Brief: Please output the records below in full, exactly as given, but without the images.
---
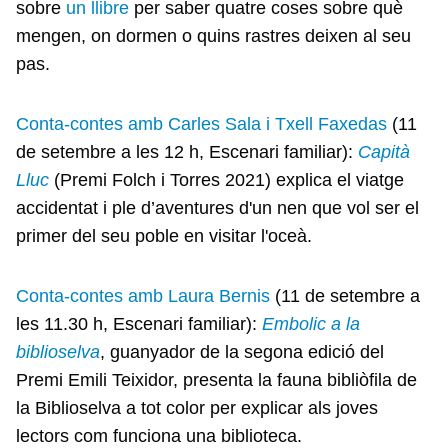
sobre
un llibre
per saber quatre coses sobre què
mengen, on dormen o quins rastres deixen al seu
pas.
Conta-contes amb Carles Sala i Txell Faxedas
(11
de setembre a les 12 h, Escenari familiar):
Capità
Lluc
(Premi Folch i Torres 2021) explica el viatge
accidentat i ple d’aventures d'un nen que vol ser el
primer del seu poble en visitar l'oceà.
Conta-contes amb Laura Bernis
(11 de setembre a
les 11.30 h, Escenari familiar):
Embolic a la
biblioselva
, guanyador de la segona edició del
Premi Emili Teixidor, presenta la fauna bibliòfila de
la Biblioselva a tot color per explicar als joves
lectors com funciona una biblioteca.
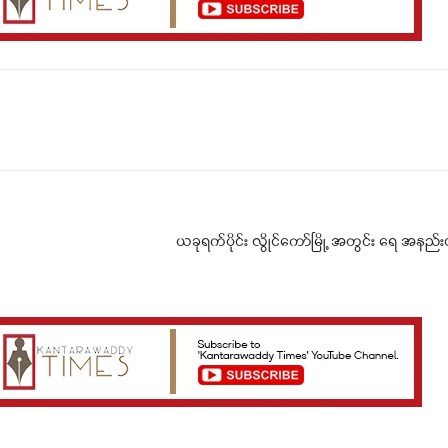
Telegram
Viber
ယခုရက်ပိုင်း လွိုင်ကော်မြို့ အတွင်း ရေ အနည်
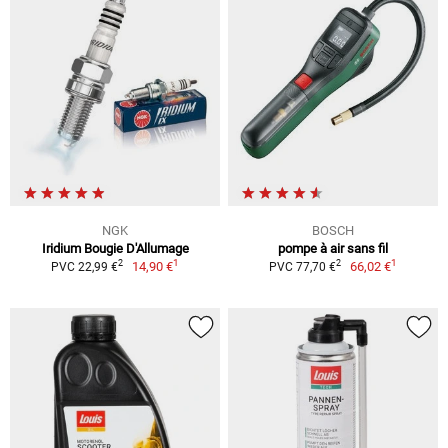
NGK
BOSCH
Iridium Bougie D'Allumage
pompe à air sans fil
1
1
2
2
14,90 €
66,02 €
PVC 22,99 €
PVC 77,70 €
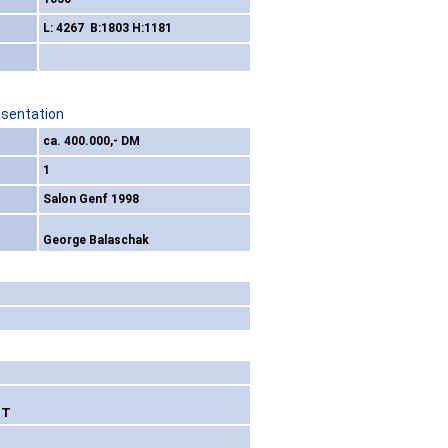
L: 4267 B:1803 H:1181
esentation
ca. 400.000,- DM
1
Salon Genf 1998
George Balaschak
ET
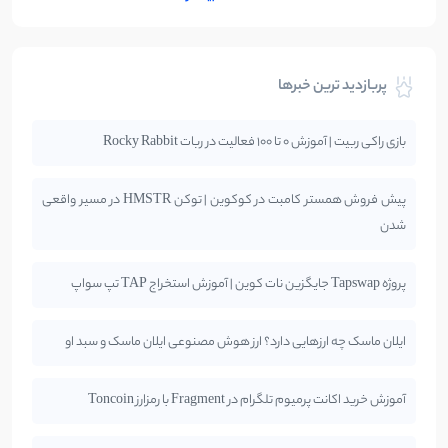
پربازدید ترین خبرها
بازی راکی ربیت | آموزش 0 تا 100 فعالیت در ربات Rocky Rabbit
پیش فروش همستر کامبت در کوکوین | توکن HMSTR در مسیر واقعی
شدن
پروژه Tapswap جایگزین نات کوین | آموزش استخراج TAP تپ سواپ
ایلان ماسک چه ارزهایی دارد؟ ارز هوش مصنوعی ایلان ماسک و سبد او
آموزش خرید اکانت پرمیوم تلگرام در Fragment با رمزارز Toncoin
---
Answer for this exercise:
sobre
un llibre
per saber quatre coses sobre què
mengen, on dormen o quins rastres deixen al seu
pas.
Conta-contes amb Carles Sala i Txell Faxedas
(11
de setembre a les 12 h, Escenari familiar):
Capità
Lluc
(Premi Folch i Torres 2021) explica el viatge
accidentat i ple d’aventures d'un nen que vol ser el
primer del seu poble en visitar l'oceà.
Conta-contes amb Laura Bernis
(11 de setembre a
les 11.30 h, Escenari familiar):
Embolic a la
biblioselva
, guanyador de la segona edició del
Premi Emili Teixidor, presenta la fauna bibliòfila de
la Biblioselva a tot color per explicar als joves
lectors com funciona una biblioteca.
Telegram
Viber
ယခုရက်ပိုင်း လွိုင်ကော်မြို့ အတွင်း ရေ အနည်
NGK
BOSCH
Iridium Bougie D'Allumage
pompe à air sans fil
1
1
2
2
14,90 €
66,02 €
PVC 22,99 €
PVC 77,70 €
L: 4267 B:1803 H:1181
esentation
ca. 400.000,- DM
1
Salon Genf 1998
George Balaschak
ET
پربازدید ترین خبرها
بازی راکی ربیت | آموزش 0 تا 100 فعالیت در ربات Rocky Rabbit
پیش فروش همستر کامبت در کوکوین | توکن HMSTR در مسیر واقعی
شدن
پروژه Tapswap جایگزین نات کوین | آموزش استخراج TAP تپ سواپ
ایلان ماسک چه ارزهایی دارد؟ ارز هوش مصنوعی ایلان ماسک و سبد او
آموزش خرید اکانت پرمیوم تلگرام در Fragment با رمزارز Toncoin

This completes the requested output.